How important is being in a relationship? I guess it really depends on the person, right? Some people have their weddings planned out to the very last little flower petal, some are as free spirited as the reliability of the L train. So, with the promise of an encounter with your “true love” just a swipe away on your phone how ready are we to fully commit? When “how’d you guys meet?” goes from a lengthy tale to one word, what keeps us from going back to swipe again?
At 28 I have been in an average amount of relationships in my life, probably four that really count (to me at least). I remember my first love: I was 13 and he 14, so handsome and witty and we talked on the phone for hours about things we thought were exceptionally important. One night after a football game, in the back of his mom’s car, as she’s driving and while I sat next to his sister, he gave me my first real kiss; romantic I know. And though this relationship lasted only a couple months, as young love often does, it’s stayed with me as a constant reminder that things were once that simple. People met and people talked, in real life.
Fast forward to today, a world where one swipe can exclude you from a potential encounter with… well, who knows? And that’s the point. This person that you swiped left on your device last night could have lead to a connection at a bar six years ago. How far is too far when it comes to our sex lives? Our relationships? With everything so easily available at a touch of a finger is it really as satisfying?
I have been in a relationship for the past six years, so I just missed the boom of Tinder and Bumble which has brought finding your “soulmate” to a whole new level of crazy, and I do mean crazy. I have seen women casually swipe through men as if deciding what pair of shoes she should buy, and I’ve seen men harassing women when what they thought was an easy score doesn’t go quite their way.
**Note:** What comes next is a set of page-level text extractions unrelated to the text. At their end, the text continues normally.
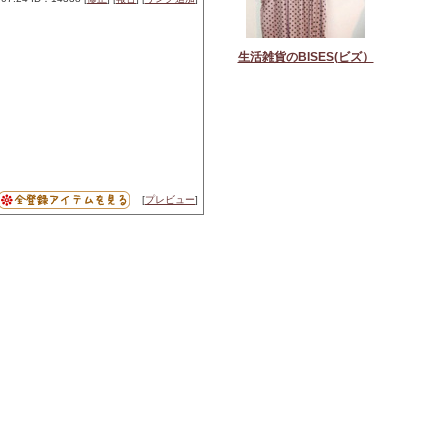
生活雑貨のBISES(ビズ）
[
プレビュー
]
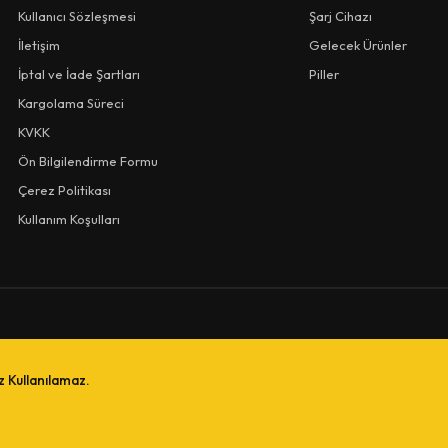
Kullanıcı Sözleşmesi
Şarj Cihazı
İletişim
Gelecek Ürünler
İptal ve İade Şartları
Piller
Kargolama Süreci
KVKK
Ön Bilgilendirme Formu
Çerez Politikası
Kullanım Koşulları
iz Kullanılamaz.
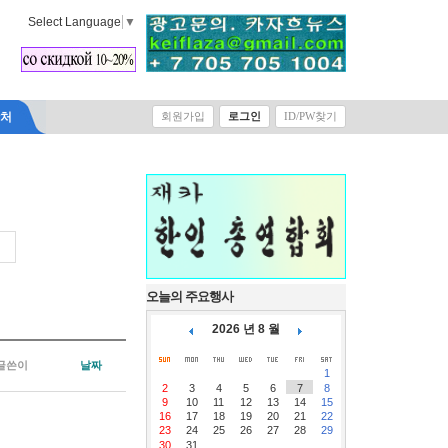
Select Language
▼
락처
회원가입
로그인
ID/PW찾기
오늘의 주요행사
2026 년 8 월
글쓴이
날짜
1
2
3
4
5
6
7
8
9
10
11
12
13
14
15
16
17
18
19
20
21
22
23
24
25
26
27
28
29
30
31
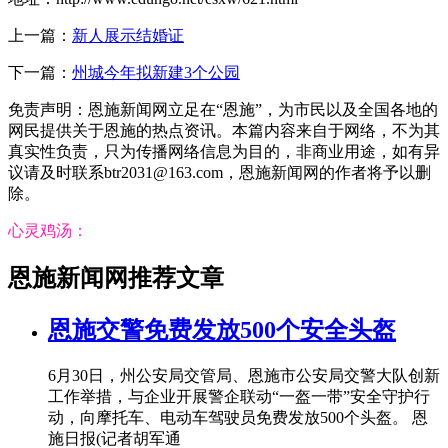
上一篇：
新人展示结婚证
下一篇：
州城今年拟新建3个公园
免责声明：恩施新闻网立足在“恩施”，为市民以及全国各地的
网民提供关于恩施的热点资讯。本篇内容来自于网络，不为其
真实性负责，只为传播网络信息为目的，非商业用途，如有异
议请及时联系btr2031@163.com，恩施新闻网的作者将予以删
除。
心灵鸡汤：
恩施新闻网推荐文章
恩施交警免费发放500个安全头盔
6月30日，州公安局交管局、恩施市公安局交警大队创新
工作举措，与企业开展警企联动“一盔一带”安全守护行
动，向摩托车、电动车驾驶员免费发放500个头盔。 恩
施日报(记者胡军通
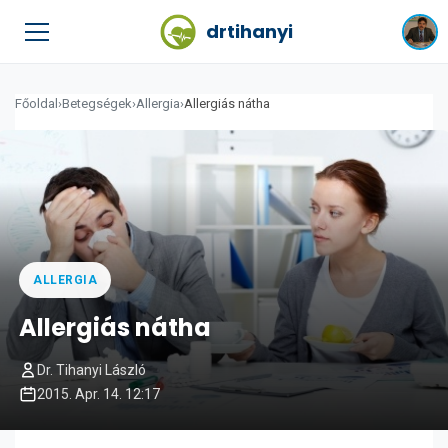
drtihanyi
Főoldal
›
Betegségek
›
Allergia
›
Allergiás nátha
ALLERGIA
Allergiás nátha
Dr. Tihanyi László
2015. Apr. 14. 12:17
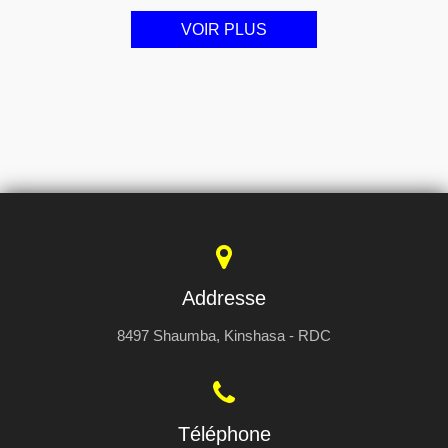
VOIR PLUS
Addresse
8497 Shaumba, Kinshasa - RDC
Téléphone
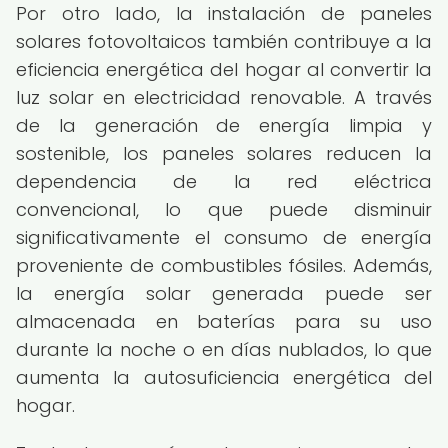
Por otro lado, la instalación de paneles
solares fotovoltaicos también contribuye a la
eficiencia energética del hogar al convertir la
luz solar en electricidad renovable. A través
de la generación de energía limpia y
sostenible, los paneles solares reducen la
dependencia de la red eléctrica
convencional, lo que puede disminuir
significativamente el consumo de energía
proveniente de combustibles fósiles. Además,
la energía solar generada puede ser
almacenada en baterías para su uso
durante la noche o en días nublados, lo que
aumenta la autosuficiencia energética del
hogar.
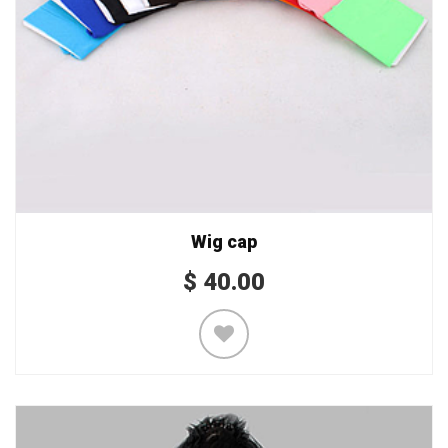
Wig cap
$
40.00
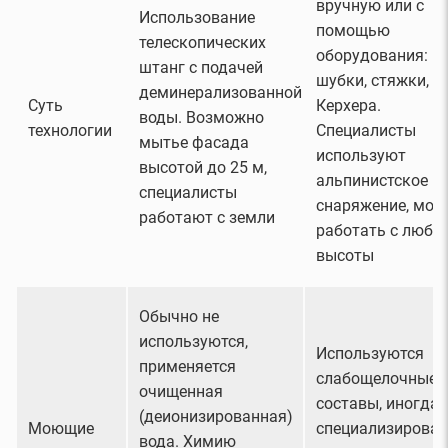
вручную или с
Использование
помощью
телескопических
оборудования:
штанг с подачей
шубки, стяжки,
деминерализованной
Суть
Керхера.
воды. Возможно
технологии
Специалисты
мытье фасада
используют
высотой до 25 м,
альпинистское
специалисты
снаряжение, мог
работают с земли
работать с любо
высоты
Обычно не
используются,
Используются
применяется
слабощелочные
очищенная
составы, иногда
(деионизированная)
Моющие
специализирова
вода. Химию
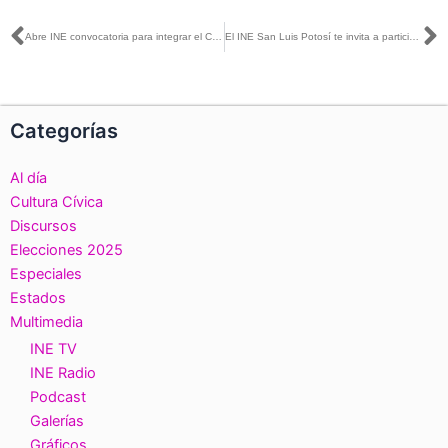
Ant
S
Abre INE convocatoria para integrar el Consejo Local Electoral en Zacatecas
El INE San Luis Potosí te invita a participar como Consejera o Consejero Electoral
Categorías
Al día
Cultura Cívica
Discursos
Elecciones 2025
Especiales
Estados
Multimedia
INE TV
INE Radio
Podcast
Galerías
Gráficos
These reactions that would have normally been held in private have become internet memes and scandals for everyone to see.
On the other hand, some that would have otherwise been too shy or soft-spoken are now given a chance, a platform that they can use to really be themselves without the fear of physical rejection. Emotional rejection is still there, but now it can be done privately in the comfort of your own couch.
I’ve talked to my single friends and have gotten multiple reactions about how these dating apps have changed The Game. My single girl friends have all lamented about how there’s no one “good” on there, “they’re all douchebags”; “all they want is to have sex and then they’re done”. From my guy friends I get something similar, “all they want is a free dinner”; “I start a conversation and then never hear back”, similar, but not the same I guess.
Talking to my friend James* who’s a little older and remembers how dating used to be; “There will be nights when I’m at a bar and I see a cute girl and try to talk to her, but when I come up to her she doesn’t even know how to respond and ignores me. Then she turns her attention back to her phone.” “That’s what it’s like these days,” he tell me, “you’ll see a group of guys at a bar and a group of girls on the other end, and no one will talk to each other, they’re all checking out people on their phones”.
This brings up a quote we hear, and still the advice we give to those who have just ended a relationship – “there are plenty more fish in the sea”. But has the sea gotten too big? Have we become so jaded now by all of the options before us that we see a great fish and still think we can catch better? That seems to be the case with a lot of users. This thrill of swiping right and instantly matching with someone can become addictive. That instant boost of confidence knowing that someone out there, somewhere close, finds you attractive.
So move forward to the date: goes great, you have sex (maybe it’s good, maybe not), but does it matter? You have your next date lined up for the following day,… and the swiping begins again.
* names have been changed for privacy.